On the 12th of May the Arrive Alive website reported on a bakkie accident that claimed 10 lives in the Northern Cape! There were signs that the bakkie had rolled several times. This mode of transport is common in South Africa – and we seldom find that this danger is addressed with effective enforcement.
I found the following information on Wikipedia about the “bakkie”
“Visitors to South Africa will often hear pickups referred to as bakkies (bakkie: singular). This is derived from the diminutive Afrikaans term bak – literally a baking bin, such as those used for baking loaves of bread.
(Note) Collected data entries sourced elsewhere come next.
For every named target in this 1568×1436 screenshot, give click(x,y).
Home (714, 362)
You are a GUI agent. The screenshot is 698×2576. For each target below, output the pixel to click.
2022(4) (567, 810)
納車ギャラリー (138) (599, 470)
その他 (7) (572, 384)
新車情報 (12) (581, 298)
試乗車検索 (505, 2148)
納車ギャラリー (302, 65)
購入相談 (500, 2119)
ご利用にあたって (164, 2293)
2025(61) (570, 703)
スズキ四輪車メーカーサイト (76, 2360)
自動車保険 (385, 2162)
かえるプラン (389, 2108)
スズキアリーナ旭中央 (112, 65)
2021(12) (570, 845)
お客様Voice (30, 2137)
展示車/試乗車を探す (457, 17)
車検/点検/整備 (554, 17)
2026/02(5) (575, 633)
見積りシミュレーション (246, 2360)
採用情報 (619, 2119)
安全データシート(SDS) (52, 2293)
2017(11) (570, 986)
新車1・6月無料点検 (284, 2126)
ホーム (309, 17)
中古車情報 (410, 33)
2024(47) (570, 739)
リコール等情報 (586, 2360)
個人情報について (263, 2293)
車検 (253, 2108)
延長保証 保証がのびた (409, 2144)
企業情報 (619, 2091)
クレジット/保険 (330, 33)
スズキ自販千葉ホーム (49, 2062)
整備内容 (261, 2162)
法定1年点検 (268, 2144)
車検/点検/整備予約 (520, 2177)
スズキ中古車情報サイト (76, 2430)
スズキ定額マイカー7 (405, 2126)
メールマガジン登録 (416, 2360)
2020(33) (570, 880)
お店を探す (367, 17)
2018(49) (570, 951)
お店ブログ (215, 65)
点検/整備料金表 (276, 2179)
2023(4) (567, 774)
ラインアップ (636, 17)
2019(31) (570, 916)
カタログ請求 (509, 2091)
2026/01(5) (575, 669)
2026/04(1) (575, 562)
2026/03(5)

Early pickups dating from the 1940s were sedans with a cargo carrier bin, added almost as an afterthought – which gave rise to the term, and its widespread use. Another popular assumption is that the word “bakkie” was derived from the old English “buggy” (a two-wheeled horse drawn cart used for light duty farmwork). For the last few decades the word “bakkie” has been used by all language groups as a generic term for all light duty commercial vehicles (up to appr. 1000kg payload and often derived from saloon car designs) in South Africa.”
A visitor to the Arrive Alive website sent an email with a photo of this road safety threat. For many years appeals have been made to the Authorities to prohibit the carrying of people in the goods section of goods vehicles, even in big trucks, particularly after the frequent serious accidents that have happened during recent years.
The root of the problem is that the Road Traffic Legislation does NOT prohibit the conveyance of persons, children or adults, in the section of a goods vehicle intended for carrying goods, unless the conveyance is for reward in which case there is a total prohibition.
The transportation of people in the goods compartment of vehicles needs to be addressed by Traffic Authorities if we would like to reduce accidents with multiple fatalities.